I couldn’t find any specific artworks that depicted her without her clothes on. The charge that was upheld for him was that minors saw erotic artwork in his home. But you could tell this story in so many ways.
I spoke to Jane Kallir [head of New York’s Kallir Research Institute and author of Schiele’s catalogue raisonné], and she takes a very firm line that Egon Schiele was not a pedophile. Egon Schiele and Wally did spend the night in Vienna with Tatiana. Her father charged that his daughter had been kidnapped and supposedly seduced. Jane’s opinion is that certainly wasn’t the case. And I took her guidance on that. It seemed to fit with who I believe Wally to be.
What does it mean to you to tell Schiele’s story from the point of view of his muses?
In a way, they get to paint this kind of portrait of the artist. I wanted to create that reversal. It’s a portrait that shifts and changes over the course of the book.
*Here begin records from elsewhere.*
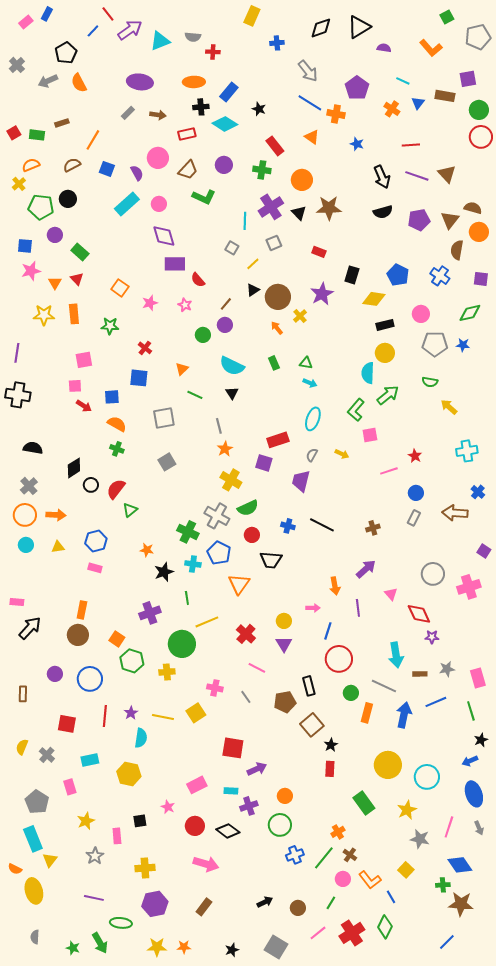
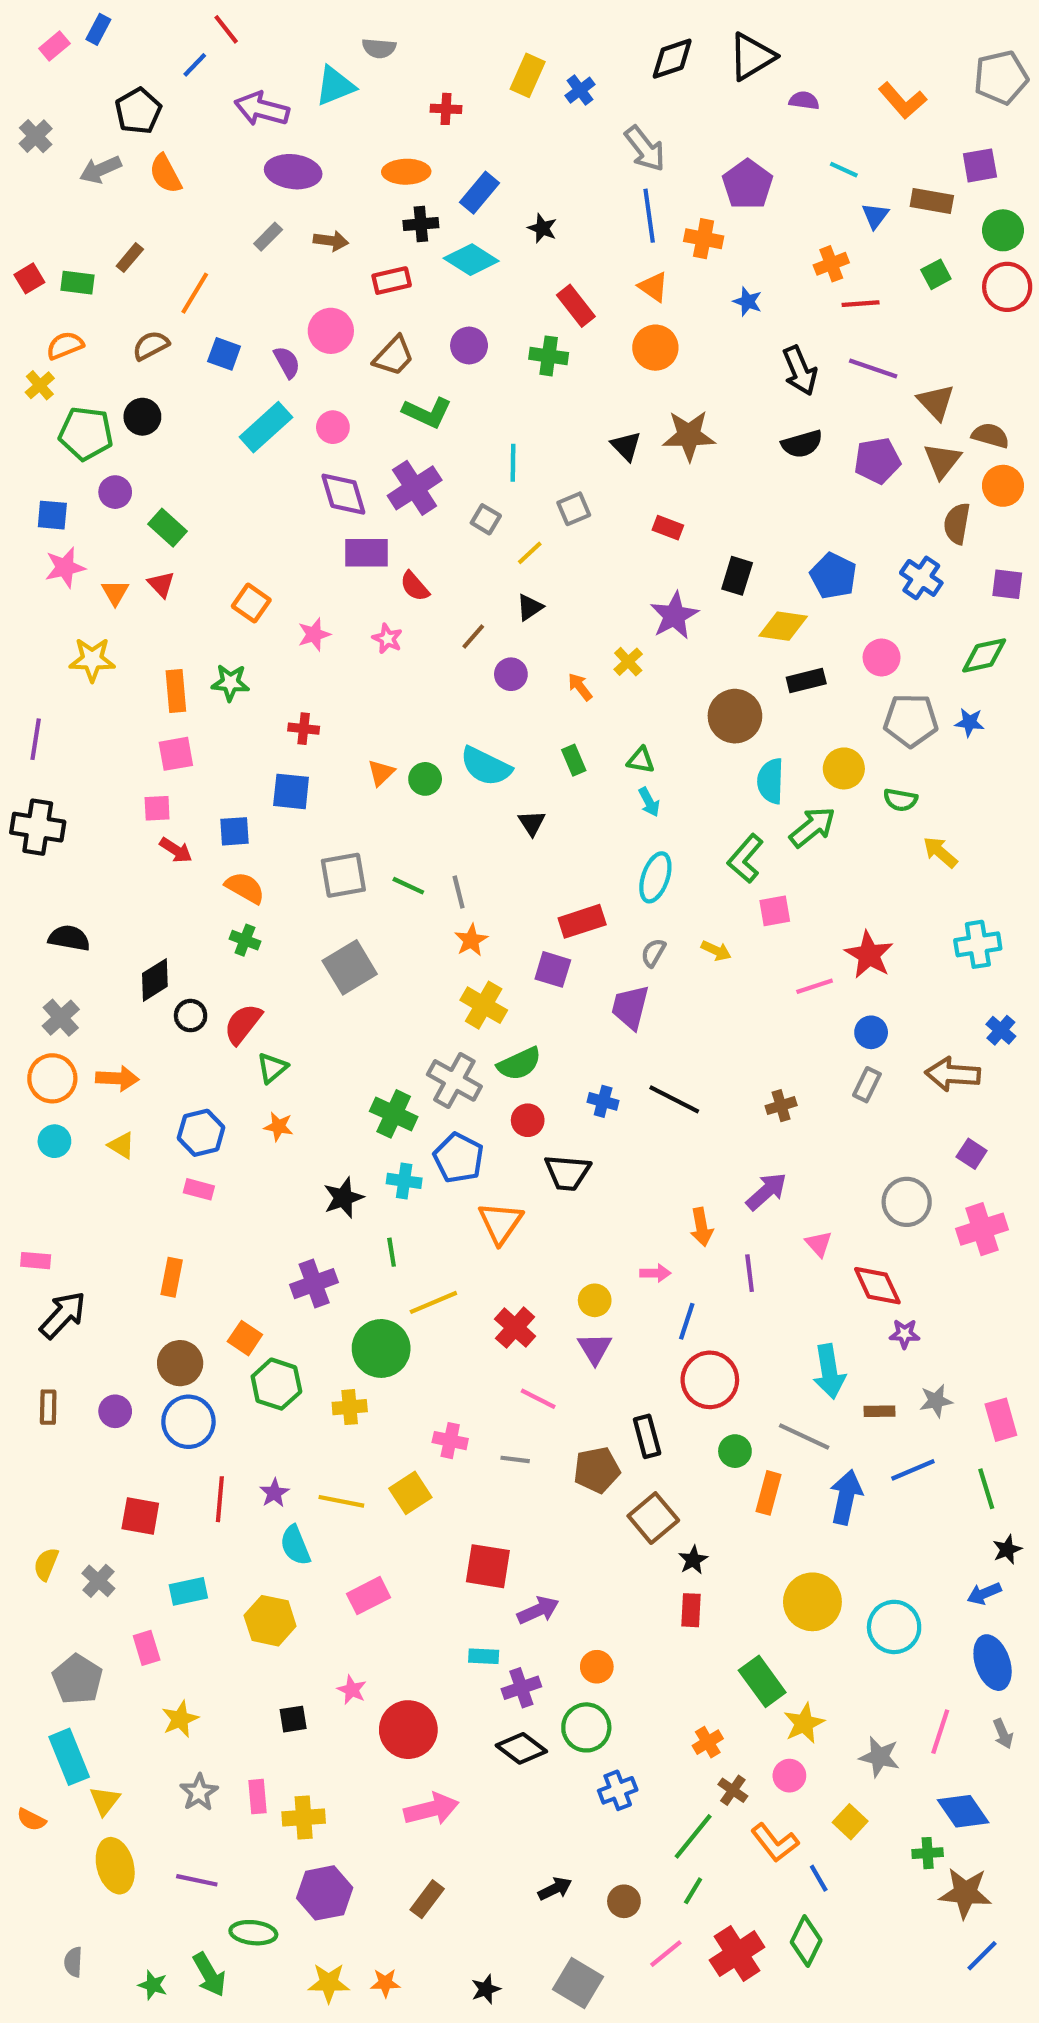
yellow rectangle: (252, 16) -> (528, 75), moved
green square: (447, 17) -> (936, 274), moved
purple arrow: (130, 30) -> (262, 109), moved, turned -130
gray semicircle: (193, 37) -> (379, 48), moved
blue cross: (277, 43) -> (580, 90), turned -32
blue line: (310, 103) -> (649, 216), turned 50
orange cross: (392, 109) -> (831, 264), moved, turned 35
brown rectangle: (62, 123) -> (130, 258), turned -32
brown triangle: (447, 174) -> (936, 402), moved
orange circle: (302, 180) -> (655, 348), moved
purple cross: (271, 207) -> (415, 488), moved
brown circle: (278, 297) -> (735, 716), moved
orange rectangle: (74, 314) -> (176, 691), moved
purple circle: (225, 325) -> (511, 674), moved
green circle: (203, 335) -> (425, 779), moved
red cross: (145, 348) -> (304, 729), turned -32
yellow circle: (385, 353) -> (844, 768), moved
cyan arrow: (310, 383) -> (649, 802), turned 40
black triangle: (232, 393) -> (532, 823), moved
green line: (195, 395) -> (408, 886), moved
red star: (415, 456) -> (869, 955), size x1.6
gray square: (167, 462) -> (350, 967), size x1.4
yellow triangle: (58, 547) -> (121, 1145), turned 40
orange star: (147, 550) -> (278, 1127), moved
purple square: (484, 551) -> (972, 1154), moved
brown circle: (78, 635) -> (180, 1363), moved
brown rectangle: (23, 694) -> (48, 1407), moved
gray line: (246, 697) -> (515, 1459), turned -48
cyan semicircle: (141, 738) -> (295, 1545), turned 150
pink rectangle: (197, 785) -> (369, 1596), moved
yellow star: (407, 810) -> (804, 1723), moved
red circle: (195, 826) -> (408, 1730), size x1.4
black diamond: (228, 831) -> (521, 1748), moved
pink rectangle: (117, 836) -> (258, 1797), moved
green line: (324, 858) -> (693, 1836), moved
pink arrow: (206, 864) -> (431, 1809), turned -30
pink circle: (343, 879) -> (789, 1776), moved
yellow ellipse: (34, 891) -> (115, 1866), moved
blue line: (447, 942) -> (982, 1956), moved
You get a slightly different view of him when you’re seeing him through Gertie’s eyes or his wife’s eyes. And it’s one that, like Schiele’s artwork, is not always sympathetic. It’s not always beautiful. It’s often challenging. It can be grotesque. But it’s not shying away from who these women might have been and what their stories might have been.
How important was it to revive the names of these four women who have been completely overshadowed in the annals of earth history?
I really wanted their names to be attached to their faces, for people to be able to look at these famous portraits that Schiele made and to know who these women were—for them not to be forgotten.
Lots of readers have told me once they finish the book, they go off and they look for these women’s stories. And that, for me, is the dream.